PSC patients present inconsistent disease manifestations across several organs. There are also differences in age of onset, time to liver failure, and overall clinical outcome, including reoccurrence of PSC after transplant. These differences may define distinct PSC subtypes. We therefore need to better characterize the diverse phenotypes in the heterogeneous PSC population, This requires collection of new clinical data and interrogation of existing clinical data from a large patient cohort. We compare this data (e.g. disease severity, lab values, imaging results, comorbidities, therapeutic history) with patient family history, demographics and environmental/geographic factors (see below) to determine any contextual associations with PSC phenotypes.
Correlating genetic data from as many PSC patients as we can study with their particular phenotype may highlight pathway(s) critical for development of PSC phenotypes. We use exome (protein-coding portion of the genome) sequencing to fully understand the contribution of genetics to disease phenotype, including the role of rare variants. Deep sequencing of regions of interest (e.g. HLA loci) is another useful tool at our disposal to better understand the contribution of immune genetics to PSC pathogenesis. We employ family or pedigree-based analysis where possible to further inform broader population-based analyses.
PSC has been regarded as an autoimmune disorder, which is supported by its comorbidity with autoimmune diseases (IBD, AIH, SLE, other sclerotic conditions, etc). To determine if PSC is a classic T and/or B cell mediated “autoimmune” disease and understand the role of immune cells in PSC, we are performing immune repertoire sequencing in the lymphocyte compartments. We are also scanning for defects at the level of immune surveillance (sensors, e.g. TLRs), activation (e.g. cytokine signaling, costimulatory signaling, coinhibitory signaling, etc), antigen presentation, and response amplification. However, it is possible that PSC results from an understandable immune response to an external aggravator (injury, infection, cancer, etc). We therefore perform specimen screens to rule out rare parasitic infections and imbalances in the microbiome (discussed below).

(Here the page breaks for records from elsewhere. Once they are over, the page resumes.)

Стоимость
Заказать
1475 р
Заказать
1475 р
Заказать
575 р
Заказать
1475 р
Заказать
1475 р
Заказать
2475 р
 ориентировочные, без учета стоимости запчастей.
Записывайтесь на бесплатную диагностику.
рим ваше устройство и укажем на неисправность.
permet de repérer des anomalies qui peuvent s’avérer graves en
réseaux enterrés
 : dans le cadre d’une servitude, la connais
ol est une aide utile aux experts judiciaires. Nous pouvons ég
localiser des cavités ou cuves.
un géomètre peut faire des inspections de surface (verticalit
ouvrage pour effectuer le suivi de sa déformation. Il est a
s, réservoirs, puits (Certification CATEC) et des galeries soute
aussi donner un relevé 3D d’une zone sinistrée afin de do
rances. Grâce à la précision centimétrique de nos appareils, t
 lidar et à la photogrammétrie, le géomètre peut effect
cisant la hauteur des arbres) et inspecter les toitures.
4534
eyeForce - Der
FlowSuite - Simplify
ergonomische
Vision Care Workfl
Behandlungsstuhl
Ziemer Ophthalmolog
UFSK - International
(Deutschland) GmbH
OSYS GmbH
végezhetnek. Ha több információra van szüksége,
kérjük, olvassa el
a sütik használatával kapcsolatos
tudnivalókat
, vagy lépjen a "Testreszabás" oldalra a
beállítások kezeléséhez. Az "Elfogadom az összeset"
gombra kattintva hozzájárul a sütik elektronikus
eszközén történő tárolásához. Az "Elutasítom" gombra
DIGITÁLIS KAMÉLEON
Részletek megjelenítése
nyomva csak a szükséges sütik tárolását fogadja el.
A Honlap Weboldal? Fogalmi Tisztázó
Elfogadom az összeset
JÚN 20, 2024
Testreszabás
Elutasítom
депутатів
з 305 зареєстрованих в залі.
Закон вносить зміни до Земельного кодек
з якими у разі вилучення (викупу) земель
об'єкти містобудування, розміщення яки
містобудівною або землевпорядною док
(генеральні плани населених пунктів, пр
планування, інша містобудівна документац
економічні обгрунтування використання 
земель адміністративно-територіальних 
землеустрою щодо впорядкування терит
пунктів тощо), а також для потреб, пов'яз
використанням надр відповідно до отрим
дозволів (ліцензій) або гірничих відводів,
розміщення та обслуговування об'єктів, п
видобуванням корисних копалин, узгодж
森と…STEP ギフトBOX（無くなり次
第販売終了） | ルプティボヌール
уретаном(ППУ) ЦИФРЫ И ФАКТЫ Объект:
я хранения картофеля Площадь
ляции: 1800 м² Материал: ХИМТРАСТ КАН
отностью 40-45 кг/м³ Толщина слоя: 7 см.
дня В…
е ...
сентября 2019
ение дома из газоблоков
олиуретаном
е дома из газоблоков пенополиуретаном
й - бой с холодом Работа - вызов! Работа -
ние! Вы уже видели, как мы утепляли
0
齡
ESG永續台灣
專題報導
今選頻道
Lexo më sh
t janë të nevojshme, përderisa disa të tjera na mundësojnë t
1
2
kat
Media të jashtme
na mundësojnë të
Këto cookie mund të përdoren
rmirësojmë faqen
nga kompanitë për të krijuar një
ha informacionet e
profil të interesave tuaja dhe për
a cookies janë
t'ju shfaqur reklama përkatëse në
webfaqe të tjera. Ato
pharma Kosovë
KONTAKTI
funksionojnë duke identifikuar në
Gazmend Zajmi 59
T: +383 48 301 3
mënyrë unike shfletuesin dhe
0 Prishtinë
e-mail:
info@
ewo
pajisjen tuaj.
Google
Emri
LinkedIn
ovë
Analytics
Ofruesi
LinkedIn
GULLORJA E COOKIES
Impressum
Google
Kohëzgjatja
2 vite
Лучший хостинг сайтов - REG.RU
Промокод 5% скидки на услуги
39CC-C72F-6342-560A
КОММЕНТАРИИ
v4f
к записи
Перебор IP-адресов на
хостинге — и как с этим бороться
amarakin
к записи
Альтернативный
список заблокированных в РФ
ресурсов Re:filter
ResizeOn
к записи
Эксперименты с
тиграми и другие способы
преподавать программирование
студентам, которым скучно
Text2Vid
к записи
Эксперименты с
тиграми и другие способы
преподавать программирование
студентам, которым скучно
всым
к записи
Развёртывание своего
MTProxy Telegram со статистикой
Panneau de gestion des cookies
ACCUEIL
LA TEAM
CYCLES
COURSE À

A growing body of evidence suggests that disruption of the microbiome or of body spaces containing sub-microbiomes (e.g. dysregulated gut permeability) plays a role in PSC pathogenesis. A greater understanding of microbiome(s) in the context of PSC will potentially enable targeted therapies in this domain. We achieve this through profiling microbiome signatures in stool, bile and liver samples (and other body spaces as indicated, e.g. oral microbiome) in PSC patients, family and cohabitor controls, and overlapping and related disease groups through deep sequencing methods. We also correlate the results with phenotype information (discussed above)
PSC is characterized by sclerotic strictures within the biliary tree. It is possible that the wound healing process is corrupted in PSC or that enhanced fibrosis occurs as a result of defects in posttranslational cellular behaviors. We therefore compare the fibrotic behavior of cells from PSC patients with non-cirrhotic and non-PSC cirrhotic liver controls within in vitro systems. Fibrotic behavior is assessed through the matrix remodeling behavior of hepatocytes, biliary epithelial cells and liver-resident immune cells maintained in co-culture systems and/or exposed to appropriate microbial, cytokine or bile acid stimuli.
There are differences in the characteristics of PSC populations from different geographical locations. Furthermore, some autoimmune disorders have been linked to environmental exposures (e.g. fire retardants, crystalline silica). Therefore, we assess demographic/geographic, lifestyle and occupational history information from PSC patients to screen for patterns of environmental exposure that warrant further investigation by epidemiology consultants.
Generation of new biomarkers for diagnosis and disease activity monitoring that can be measured relatively non-invasively will be critical for capturing PSC patients earlier in the evolution of their disease and for detecting response to therapies. The latter is critical for accelerating drug discovery in PSC; We are identifying new PSC biomarkers and improving lab-based assays for these, as well as working to integrate their use with imaging biomarkers.
Imaging is crucial for PSC diagnosis and monitoring. MR- and ultrasound-based elastography techniques are of considerable predictive value in patients with advanced fibrosis. The challenge in PSC is distinguishing fibrosis from severe inflammation, particularly in cases with comorbid AIH. Quantitative MR imaging and spectroscopy are beginning to resolve disease picture across the entire liver. We are working to bring such a tool to market for imaging biliary structures to detect PSC activity, response to therapy and potential cancers.